4 Description of control system
Figure 9 shows the schematic of the gas turbine engine control circuit. Under the standard conditions, the turbogenerators control system has two forms; the droop control and isochronous control [24]. In this study, the isochronous control strategy was used to control the turbogenerator load/speed. When a turbogenerator unit is in the isochronous control mode, the control system must change the control parameters in a way that the power turbine speed (output frequency) remains constant. In fact, the change of loading causes the power turbine speed deviation from the desired value and the controller is responsible for the appropriate change in the fuel flow rate during the shortest possible time to restore the power turbine speed to the initial value. The fuel controller block is depicted in Figure 9 includes an isochronous controller and a set of limiters that in addition to stabilizing the power turbine speed, is also responsible for satisfying the engine’s physical and aerodynamic constraints.
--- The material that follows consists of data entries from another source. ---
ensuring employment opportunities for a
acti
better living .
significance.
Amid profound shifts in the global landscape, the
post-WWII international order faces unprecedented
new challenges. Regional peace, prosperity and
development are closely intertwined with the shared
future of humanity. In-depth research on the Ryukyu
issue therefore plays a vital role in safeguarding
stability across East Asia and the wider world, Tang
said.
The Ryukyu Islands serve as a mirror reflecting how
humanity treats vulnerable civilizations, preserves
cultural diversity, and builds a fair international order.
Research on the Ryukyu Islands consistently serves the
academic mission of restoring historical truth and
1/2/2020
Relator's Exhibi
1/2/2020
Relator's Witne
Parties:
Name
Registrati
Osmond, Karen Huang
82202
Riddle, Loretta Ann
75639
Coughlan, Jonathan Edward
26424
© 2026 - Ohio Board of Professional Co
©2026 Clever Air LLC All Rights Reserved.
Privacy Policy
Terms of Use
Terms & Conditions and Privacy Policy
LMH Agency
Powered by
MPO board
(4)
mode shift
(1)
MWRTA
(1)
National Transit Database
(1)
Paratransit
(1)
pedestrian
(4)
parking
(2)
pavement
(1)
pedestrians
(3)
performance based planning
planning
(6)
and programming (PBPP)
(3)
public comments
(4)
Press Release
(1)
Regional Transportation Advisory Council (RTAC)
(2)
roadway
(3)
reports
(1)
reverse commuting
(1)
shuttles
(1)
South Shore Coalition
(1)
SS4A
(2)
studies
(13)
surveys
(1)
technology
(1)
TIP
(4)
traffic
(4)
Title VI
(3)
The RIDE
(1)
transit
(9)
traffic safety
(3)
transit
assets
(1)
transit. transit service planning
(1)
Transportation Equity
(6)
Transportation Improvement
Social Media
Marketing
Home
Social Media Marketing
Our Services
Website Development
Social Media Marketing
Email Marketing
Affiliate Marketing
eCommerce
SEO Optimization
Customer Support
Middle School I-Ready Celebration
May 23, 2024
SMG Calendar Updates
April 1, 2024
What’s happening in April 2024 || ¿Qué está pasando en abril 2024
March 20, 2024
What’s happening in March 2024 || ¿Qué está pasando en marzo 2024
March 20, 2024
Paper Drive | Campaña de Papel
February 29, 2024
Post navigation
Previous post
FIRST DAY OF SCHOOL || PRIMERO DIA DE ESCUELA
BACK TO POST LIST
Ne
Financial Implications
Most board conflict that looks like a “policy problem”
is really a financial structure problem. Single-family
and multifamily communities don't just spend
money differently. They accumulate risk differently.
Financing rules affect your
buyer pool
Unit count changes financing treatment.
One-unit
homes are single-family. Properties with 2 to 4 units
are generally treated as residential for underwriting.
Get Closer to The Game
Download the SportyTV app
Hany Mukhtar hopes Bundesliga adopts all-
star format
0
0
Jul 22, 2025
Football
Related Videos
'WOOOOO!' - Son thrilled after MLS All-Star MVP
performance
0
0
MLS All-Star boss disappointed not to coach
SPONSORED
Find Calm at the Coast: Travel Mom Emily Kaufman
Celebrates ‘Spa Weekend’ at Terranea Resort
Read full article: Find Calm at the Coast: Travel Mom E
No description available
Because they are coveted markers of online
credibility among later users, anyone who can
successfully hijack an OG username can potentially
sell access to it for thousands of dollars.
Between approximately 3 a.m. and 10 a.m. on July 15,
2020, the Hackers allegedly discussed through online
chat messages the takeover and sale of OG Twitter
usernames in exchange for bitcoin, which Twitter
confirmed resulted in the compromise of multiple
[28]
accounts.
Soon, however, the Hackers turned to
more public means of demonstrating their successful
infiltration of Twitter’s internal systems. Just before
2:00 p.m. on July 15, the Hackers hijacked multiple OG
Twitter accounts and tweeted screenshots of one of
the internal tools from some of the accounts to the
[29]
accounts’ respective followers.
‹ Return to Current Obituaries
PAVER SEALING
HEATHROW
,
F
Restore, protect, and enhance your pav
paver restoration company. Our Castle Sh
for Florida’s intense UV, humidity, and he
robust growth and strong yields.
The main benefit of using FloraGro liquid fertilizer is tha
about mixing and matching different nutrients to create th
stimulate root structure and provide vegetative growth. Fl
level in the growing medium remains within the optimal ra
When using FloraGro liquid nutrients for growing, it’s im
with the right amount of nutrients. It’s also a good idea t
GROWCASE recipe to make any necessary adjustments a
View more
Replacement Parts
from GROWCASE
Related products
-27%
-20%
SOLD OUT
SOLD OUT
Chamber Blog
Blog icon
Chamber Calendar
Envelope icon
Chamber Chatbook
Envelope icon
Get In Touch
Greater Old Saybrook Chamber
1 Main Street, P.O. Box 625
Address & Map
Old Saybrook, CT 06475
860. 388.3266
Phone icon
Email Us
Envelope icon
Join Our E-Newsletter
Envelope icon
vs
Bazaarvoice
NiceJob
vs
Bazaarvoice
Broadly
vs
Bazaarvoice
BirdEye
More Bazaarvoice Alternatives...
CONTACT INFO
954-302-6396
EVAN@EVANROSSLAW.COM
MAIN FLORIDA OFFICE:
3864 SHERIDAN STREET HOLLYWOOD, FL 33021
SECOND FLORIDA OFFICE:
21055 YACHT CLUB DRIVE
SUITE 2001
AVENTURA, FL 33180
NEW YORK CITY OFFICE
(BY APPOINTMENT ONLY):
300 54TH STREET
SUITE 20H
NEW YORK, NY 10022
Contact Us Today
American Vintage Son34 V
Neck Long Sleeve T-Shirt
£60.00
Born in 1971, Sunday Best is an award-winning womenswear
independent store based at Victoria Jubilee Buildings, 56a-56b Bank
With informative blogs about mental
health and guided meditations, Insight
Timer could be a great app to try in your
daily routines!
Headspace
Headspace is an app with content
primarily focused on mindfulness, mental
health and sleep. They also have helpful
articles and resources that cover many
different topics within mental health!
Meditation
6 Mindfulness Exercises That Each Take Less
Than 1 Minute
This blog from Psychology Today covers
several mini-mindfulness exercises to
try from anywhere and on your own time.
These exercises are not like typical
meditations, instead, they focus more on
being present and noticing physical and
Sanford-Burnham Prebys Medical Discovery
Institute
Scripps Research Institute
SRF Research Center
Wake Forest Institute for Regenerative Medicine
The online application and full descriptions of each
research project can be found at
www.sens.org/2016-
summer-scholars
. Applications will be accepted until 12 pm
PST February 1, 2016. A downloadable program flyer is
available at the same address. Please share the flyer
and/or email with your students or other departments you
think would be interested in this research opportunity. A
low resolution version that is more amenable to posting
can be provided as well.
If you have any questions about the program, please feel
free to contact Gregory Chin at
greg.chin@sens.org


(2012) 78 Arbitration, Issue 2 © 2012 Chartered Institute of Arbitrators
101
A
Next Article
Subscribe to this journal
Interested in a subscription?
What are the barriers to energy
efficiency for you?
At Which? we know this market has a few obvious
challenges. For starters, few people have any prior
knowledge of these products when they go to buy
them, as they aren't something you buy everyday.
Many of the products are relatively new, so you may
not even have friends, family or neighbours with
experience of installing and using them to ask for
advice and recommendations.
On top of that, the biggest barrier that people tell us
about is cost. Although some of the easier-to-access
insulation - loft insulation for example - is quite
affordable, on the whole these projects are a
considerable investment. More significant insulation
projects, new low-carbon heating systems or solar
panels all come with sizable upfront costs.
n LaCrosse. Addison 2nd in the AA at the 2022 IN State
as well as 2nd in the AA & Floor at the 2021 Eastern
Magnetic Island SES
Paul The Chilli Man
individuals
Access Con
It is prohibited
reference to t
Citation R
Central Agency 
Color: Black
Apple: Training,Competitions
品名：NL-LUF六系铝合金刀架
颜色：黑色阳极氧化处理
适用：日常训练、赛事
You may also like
As previously described, the examined gas turbine compressor have variable inlet guide vanes and hence, in addition to the fuel flow rate, the angular position of the variable inlet guide vanes (i.e. θ_{VIGV}) can also be considered as the second control parameter. For the examined gas turbine, the control of θ_{VIGV} is as open loop control based on the data presented in Figure 10, which means that the desired position of the variable inlet guide vanes is merely a function of the gas generator speed. Also, the valve positions of bleed valves are functions of the gas generator speed [25]. Loading block (in Fig. 9) receives the external load and output power of the power turbine as inputs and by balancing the power for the power turbine rotor, the instantaneous value of NPT can be determined. The controller can also be extended to control a bypass valve between different stages of the compressor.
Fig. 9
Schematic representation of the gas turbine engine control circuit. 
Fig. 10
VIGV position against GG shaft speeds. 
5 Complete Bond Graph model of gas turbine engine
The complete dynamic model of the gas turbine engine is constructed after coupling the BondGraph submodels. As shown in Figure 11, there is a onetoone map between the components modeled by the Bond Graph and the gas turbine engine components shown in Figure 1. It shows the ability of the Bond Graph approach in the modular modeling of the system components. Using this feature a model libraries which consists of the systems made from the gas turbine engine components can be developed.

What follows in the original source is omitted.